[Raw data]

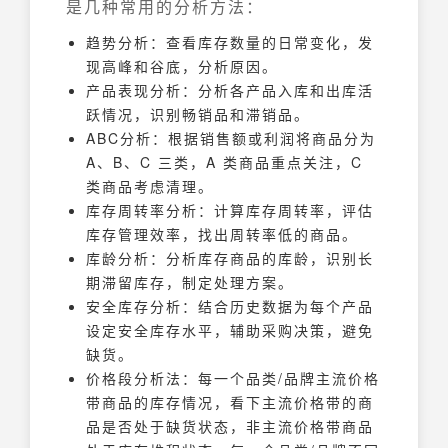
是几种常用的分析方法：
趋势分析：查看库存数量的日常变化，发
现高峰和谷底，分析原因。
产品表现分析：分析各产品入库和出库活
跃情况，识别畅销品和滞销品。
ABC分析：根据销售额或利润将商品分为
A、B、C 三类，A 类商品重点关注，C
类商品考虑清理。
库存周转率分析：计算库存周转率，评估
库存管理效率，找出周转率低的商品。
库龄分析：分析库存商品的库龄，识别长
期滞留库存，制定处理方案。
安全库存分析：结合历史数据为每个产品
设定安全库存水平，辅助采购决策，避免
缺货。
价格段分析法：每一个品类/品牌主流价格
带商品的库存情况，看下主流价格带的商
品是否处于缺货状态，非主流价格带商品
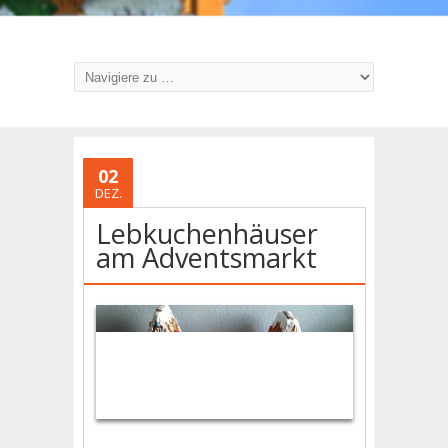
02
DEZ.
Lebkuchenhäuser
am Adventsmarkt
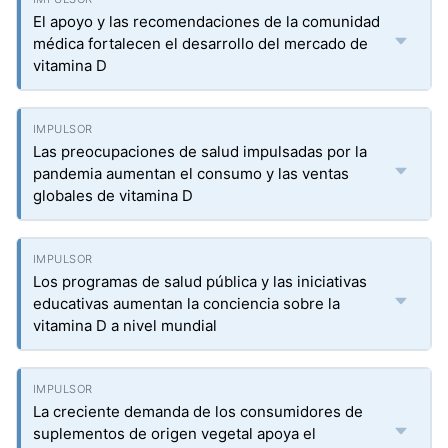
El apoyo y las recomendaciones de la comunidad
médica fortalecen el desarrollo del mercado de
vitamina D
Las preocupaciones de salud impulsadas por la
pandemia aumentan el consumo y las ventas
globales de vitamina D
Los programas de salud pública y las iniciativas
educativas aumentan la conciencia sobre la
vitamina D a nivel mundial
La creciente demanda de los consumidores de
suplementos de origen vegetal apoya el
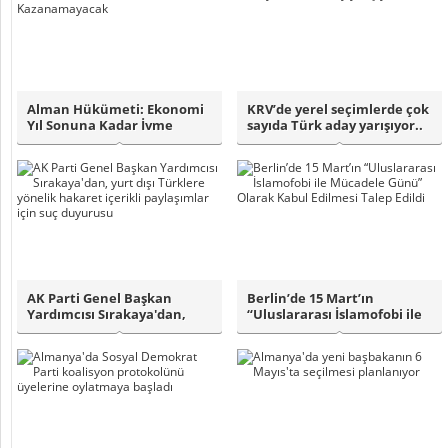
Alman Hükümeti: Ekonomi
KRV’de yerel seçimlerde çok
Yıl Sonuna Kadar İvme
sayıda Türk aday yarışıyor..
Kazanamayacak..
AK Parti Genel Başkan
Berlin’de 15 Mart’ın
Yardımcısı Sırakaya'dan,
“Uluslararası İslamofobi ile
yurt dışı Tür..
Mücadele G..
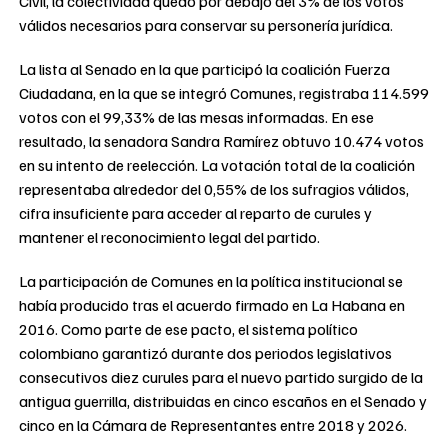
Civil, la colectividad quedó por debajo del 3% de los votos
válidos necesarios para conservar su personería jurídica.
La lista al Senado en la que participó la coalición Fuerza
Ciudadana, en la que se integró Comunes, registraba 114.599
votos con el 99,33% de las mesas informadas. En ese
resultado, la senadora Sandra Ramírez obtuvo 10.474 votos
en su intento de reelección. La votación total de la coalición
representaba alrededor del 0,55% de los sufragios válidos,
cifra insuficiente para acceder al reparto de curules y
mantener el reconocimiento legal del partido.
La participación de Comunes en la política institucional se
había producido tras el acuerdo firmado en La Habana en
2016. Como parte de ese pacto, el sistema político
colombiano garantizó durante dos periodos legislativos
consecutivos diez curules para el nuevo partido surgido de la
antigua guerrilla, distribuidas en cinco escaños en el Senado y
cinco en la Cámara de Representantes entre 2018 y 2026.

[/Raw data]

▶ _About this exercise_: Restate the material above word for word, so that nothing changes except that the pictures are gone.

▶ _Result for this exercise_:
是几种常用的分析方法：
趋势分析：查看库存数量的日常变化，发
现高峰和谷底，分析原因。
产品表现分析：分析各产品入库和出库活
跃情况，识别畅销品和滞销品。
ABC分析：根据销售额或利润将商品分为
A、B、C 三类，A 类商品重点关注，C
类商品考虑清理。
库存周转率分析：计算库存周转率，评估
库存管理效率，找出周转率低的商品。
库龄分析：分析库存商品的库龄，识别长
期滞留库存，制定处理方案。
安全库存分析：结合历史数据为每个产品
设定安全库存水平，辅助采购决策，避免
缺货。
价格段分析法：每一个品类/品牌主流价格
带商品的库存情况，看下主流价格带的商
品是否处于缺货状态，非主流价格带商品
02
DEZ.
Lebkuchenhäuser
am Adventsmarkt
El apoyo y las recomendaciones de la comunidad
médica fortalecen el desarrollo del mercado de
vitamina D
Las preocupaciones de salud impulsadas por la
pandemia aumentan el consumo y las ventas
globales de vitamina D
Los programas de salud pública y las iniciativas
educativas aumentan la conciencia sobre la
vitamina D a nivel mundial
La creciente demanda de los consumidores de
suplementos de origen vegetal apoya el
Alman Hükümeti: Ekonomi
KRV’de yerel seçimlerde çok
Yıl Sonuna Kadar İvme
sayıda Türk aday yarışıyor..
Kazanamayacak..
AK Parti Genel Başkan
Berlin’de 15 Mart’ın
Yardımcısı Sırakaya'dan,
“Uluslararası İslamofobi ile
yurt dışı Tür..
Mücadele G..
Civil, la colectividad quedó por debajo del 3% de los votos
válidos necesarios para conservar su personería jurídica.
La lista al Senado en la que participó la coalición Fuerza
Ciudadana, en la que se integró Comunes, registraba 114.599
votos con el 99,33% de las mesas informadas. En ese
resultado, la senadora Sandra Ramírez obtuvo 10.474 votos
en su intento de reelección. La votación total de la coalición
representaba alrededor del 0,55% de los sufragios válidos,
cifra insuficiente para acceder al reparto de curules y
mantener el reconocimiento legal del partido.
La participación de Comunes en la política institucional se
había producido tras el acuerdo firmado en La Habana en
2016. Como parte de ese pacto, el sistema político
colombiano garantizó durante dos periodos legislativos
consecutivos diez curules para el nuevo partido surgido de la
antigua guerrilla, distribuidas en cinco escaños en el Senado y
cinco en la Cámara de Representantes entre 2018 y 2026.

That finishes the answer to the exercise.